# [Task brief]
Leaving the pictures aside, repeat each line below exactly.

*** Data shown ***

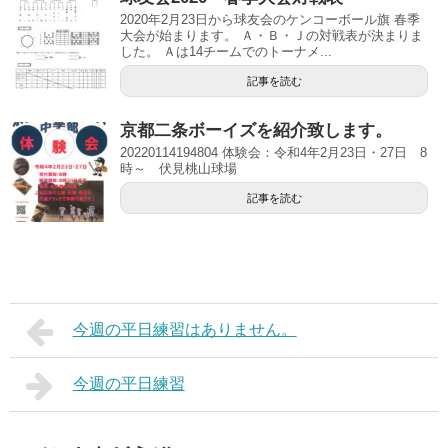
2020年2月23日から球友会のケンコーボール旗 春季
大会が始まります。 Ａ・Ｂ・Ｊの対戦表が決まりま
した。 Ａは14チームでのトーナメ...
記事を読む
京都二条ボーイズを紹介致します。
20220114194804 体験会：令和4年2月23日・27日 8
時～ 伏見桃山球場
記事を読む
今週の平日練習はありません。
今週の平日練習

*** End of Data shown ***

# [Solution for this problem]
2020年2月23日から球友会のケンコーボール旗 春季
大会が始まります。 Ａ・Ｂ・Ｊの対戦表が決まりま
した。 Ａは14チームでのトーナメ...
記事を読む
京都二条ボーイズを紹介致します。
20220114194804 体験会：令和4年2月23日・27日 8
時～ 伏見桃山球場
記事を読む
今週の平日練習はありません。
今週の平日練習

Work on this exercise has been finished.